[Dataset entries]
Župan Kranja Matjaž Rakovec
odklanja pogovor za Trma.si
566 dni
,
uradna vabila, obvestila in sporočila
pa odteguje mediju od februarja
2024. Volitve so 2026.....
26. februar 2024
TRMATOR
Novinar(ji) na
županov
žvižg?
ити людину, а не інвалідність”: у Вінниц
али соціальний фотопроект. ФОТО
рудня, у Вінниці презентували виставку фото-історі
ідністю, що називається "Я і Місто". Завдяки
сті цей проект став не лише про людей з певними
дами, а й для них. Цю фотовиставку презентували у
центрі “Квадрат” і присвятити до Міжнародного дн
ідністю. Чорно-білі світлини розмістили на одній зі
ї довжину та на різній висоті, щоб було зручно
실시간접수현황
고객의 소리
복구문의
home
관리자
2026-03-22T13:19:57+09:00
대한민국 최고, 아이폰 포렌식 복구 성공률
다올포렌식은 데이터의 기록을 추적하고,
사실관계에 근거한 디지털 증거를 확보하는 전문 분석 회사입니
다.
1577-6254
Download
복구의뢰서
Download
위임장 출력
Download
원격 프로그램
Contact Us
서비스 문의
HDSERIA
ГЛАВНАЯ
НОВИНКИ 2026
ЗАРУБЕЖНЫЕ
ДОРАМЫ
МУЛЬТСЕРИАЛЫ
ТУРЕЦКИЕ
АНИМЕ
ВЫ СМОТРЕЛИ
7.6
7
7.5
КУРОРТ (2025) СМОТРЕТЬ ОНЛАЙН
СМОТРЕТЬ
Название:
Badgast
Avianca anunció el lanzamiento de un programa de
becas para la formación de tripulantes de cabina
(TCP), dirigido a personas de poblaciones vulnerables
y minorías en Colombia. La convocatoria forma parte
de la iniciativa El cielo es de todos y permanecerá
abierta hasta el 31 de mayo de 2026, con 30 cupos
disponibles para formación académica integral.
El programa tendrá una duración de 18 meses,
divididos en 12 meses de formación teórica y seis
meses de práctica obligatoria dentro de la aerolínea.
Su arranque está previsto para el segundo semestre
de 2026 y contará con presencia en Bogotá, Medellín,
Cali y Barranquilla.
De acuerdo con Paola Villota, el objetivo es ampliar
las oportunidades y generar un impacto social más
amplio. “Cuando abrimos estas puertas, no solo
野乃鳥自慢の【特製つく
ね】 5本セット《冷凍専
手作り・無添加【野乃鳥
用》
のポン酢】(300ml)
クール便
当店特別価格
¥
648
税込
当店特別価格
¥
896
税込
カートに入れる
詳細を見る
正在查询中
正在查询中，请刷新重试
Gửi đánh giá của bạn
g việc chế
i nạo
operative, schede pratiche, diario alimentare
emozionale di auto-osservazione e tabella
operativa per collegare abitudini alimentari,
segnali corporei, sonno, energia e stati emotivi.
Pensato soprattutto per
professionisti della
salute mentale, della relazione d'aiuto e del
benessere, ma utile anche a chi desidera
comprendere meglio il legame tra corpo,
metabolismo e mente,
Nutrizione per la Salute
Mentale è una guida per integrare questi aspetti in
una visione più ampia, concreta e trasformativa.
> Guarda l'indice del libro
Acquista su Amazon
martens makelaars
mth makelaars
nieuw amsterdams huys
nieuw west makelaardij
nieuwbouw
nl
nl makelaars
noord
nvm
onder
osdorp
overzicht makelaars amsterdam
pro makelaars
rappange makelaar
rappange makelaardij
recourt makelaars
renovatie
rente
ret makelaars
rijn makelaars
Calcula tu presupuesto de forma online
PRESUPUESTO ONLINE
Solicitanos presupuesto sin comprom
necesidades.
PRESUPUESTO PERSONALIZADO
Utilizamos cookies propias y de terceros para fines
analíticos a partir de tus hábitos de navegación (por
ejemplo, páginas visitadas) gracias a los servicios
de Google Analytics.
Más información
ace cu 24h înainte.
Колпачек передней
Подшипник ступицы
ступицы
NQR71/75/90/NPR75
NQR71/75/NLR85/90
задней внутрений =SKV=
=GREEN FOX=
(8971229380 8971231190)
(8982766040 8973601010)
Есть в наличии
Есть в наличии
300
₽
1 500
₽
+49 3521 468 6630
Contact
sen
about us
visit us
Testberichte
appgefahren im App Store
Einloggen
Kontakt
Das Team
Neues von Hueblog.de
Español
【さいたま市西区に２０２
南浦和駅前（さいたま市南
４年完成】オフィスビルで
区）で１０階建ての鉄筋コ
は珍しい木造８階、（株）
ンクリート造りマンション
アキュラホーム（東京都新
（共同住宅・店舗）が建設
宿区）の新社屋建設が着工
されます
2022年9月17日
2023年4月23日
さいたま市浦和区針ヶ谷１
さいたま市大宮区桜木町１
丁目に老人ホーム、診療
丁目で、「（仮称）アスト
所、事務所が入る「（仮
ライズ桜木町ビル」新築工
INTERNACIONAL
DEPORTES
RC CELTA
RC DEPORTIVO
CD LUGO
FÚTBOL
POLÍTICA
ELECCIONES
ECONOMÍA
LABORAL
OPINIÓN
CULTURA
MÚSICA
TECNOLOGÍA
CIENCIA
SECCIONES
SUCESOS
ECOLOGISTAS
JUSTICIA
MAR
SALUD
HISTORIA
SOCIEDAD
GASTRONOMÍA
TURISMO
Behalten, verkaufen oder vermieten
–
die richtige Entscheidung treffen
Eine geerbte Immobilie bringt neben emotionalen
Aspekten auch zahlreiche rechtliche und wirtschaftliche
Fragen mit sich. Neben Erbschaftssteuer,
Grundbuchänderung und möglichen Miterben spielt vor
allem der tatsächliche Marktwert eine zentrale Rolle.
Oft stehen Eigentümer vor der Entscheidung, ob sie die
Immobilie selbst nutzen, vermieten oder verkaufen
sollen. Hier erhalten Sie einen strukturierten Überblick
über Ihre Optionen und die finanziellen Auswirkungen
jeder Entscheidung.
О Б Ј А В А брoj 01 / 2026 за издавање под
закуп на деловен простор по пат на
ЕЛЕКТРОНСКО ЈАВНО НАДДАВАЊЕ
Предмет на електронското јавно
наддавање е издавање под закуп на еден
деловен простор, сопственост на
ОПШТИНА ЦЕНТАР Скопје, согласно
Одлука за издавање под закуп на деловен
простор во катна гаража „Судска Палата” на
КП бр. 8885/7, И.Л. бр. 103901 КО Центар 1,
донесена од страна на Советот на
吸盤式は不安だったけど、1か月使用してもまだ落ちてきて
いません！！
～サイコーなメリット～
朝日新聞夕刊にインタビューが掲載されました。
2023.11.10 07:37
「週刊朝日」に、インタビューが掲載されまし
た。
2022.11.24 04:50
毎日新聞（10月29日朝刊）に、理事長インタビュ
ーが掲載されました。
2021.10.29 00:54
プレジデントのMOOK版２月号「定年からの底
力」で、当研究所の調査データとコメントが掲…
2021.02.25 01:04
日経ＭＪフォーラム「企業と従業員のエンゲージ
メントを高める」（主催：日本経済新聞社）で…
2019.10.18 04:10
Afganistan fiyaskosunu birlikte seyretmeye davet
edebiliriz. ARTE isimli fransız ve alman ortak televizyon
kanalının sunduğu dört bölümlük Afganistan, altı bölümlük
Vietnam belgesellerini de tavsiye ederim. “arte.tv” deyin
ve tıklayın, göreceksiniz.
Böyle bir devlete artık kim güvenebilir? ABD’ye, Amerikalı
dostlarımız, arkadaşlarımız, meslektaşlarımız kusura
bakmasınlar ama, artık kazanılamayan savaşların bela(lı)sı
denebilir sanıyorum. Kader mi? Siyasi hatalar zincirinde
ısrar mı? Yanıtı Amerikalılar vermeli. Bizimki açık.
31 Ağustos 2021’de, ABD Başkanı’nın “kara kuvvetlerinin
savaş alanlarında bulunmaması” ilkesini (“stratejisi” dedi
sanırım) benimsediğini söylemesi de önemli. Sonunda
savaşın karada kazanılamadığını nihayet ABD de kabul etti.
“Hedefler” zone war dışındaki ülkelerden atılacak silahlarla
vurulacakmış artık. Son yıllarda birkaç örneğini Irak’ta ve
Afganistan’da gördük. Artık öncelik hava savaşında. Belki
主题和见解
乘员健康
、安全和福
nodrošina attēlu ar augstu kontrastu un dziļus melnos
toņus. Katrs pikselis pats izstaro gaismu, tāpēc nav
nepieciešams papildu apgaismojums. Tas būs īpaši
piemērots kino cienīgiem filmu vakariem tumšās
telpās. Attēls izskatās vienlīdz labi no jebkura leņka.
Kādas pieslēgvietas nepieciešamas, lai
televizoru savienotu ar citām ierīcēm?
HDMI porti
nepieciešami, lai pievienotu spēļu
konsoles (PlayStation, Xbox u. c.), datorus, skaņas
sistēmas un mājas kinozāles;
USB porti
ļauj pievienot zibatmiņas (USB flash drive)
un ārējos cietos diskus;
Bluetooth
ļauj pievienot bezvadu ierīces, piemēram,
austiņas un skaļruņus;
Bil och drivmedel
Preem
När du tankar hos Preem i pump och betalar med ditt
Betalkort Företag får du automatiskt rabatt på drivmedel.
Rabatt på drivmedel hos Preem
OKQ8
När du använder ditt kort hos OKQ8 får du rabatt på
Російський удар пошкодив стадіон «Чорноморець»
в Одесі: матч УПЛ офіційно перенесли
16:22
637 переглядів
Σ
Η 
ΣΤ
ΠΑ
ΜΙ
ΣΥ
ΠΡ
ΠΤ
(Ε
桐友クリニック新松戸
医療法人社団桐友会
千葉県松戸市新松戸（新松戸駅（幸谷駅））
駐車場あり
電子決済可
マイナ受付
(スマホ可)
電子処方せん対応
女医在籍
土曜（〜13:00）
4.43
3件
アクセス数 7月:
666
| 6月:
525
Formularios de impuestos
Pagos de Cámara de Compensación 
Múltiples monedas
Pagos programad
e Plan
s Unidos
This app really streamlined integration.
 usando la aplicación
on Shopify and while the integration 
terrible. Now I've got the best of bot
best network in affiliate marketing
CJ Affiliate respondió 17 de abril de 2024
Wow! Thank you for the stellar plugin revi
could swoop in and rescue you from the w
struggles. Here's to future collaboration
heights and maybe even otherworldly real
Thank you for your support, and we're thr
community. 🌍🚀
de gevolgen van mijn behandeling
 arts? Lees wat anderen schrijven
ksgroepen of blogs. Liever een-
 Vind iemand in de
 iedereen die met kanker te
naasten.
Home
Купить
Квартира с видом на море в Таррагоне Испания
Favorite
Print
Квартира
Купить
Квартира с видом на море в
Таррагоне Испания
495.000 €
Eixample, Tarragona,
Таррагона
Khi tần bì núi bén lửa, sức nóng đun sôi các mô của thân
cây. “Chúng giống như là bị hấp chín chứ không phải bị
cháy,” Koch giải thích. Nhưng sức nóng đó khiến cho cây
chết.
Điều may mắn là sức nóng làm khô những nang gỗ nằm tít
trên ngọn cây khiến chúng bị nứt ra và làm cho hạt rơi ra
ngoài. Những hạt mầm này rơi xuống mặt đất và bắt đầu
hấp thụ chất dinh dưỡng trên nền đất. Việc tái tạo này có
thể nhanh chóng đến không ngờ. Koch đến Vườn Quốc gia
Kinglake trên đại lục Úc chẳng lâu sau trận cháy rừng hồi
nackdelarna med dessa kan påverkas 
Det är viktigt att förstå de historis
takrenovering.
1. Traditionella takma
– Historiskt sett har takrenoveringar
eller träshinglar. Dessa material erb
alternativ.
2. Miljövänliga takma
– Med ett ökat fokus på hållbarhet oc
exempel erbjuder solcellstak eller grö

■ Problem statement ■
Quote, word for word, every line from the top of the entries through the line that holds "Avianca anunció el".

■ Written solution ■
Župan Kranja Matjaž Rakovec
odklanja pogovor za Trma.si
566 dni
,
uradna vabila, obvestila in sporočila
pa odteguje mediju od februarja
2024. Volitve so 2026.....
26. februar 2024
TRMATOR
Novinar(ji) na
županov
žvižg?
ити людину, а не інвалідність”: у Вінниц
али соціальний фотопроект. ФОТО
рудня, у Вінниці презентували виставку фото-історі
ідністю, що називається "Я і Місто". Завдяки
сті цей проект став не лише про людей з певними
дами, а й для них. Цю фотовиставку презентували у
центрі “Квадрат” і присвятити до Міжнародного дн
ідністю. Чорно-білі світлини розмістили на одній зі
ї довжину та на різній висоті, щоб було зручно
실시간접수현황
고객의 소리
복구문의
home
관리자
2026-03-22T13:19:57+09:00
대한민국 최고, 아이폰 포렌식 복구 성공률
다올포렌식은 데이터의 기록을 추적하고,
사실관계에 근거한 디지털 증거를 확보하는 전문 분석 회사입니
다.
1577-6254
Download
복구의뢰서
Download
위임장 출력
Download
원격 프로그램
Contact Us
서비스 문의
HDSERIA
ГЛАВНАЯ
НОВИНКИ 2026
ЗАРУБЕЖНЫЕ
ДОРАМЫ
МУЛЬТСЕРИАЛЫ
ТУРЕЦКИЕ
АНИМЕ
ВЫ СМОТРЕЛИ
7.6
7
7.5
КУРОРТ (2025) СМОТРЕТЬ ОНЛАЙН
СМОТРЕТЬ
Название:
Badgast
Avianca anunció el lanzamiento de un programa de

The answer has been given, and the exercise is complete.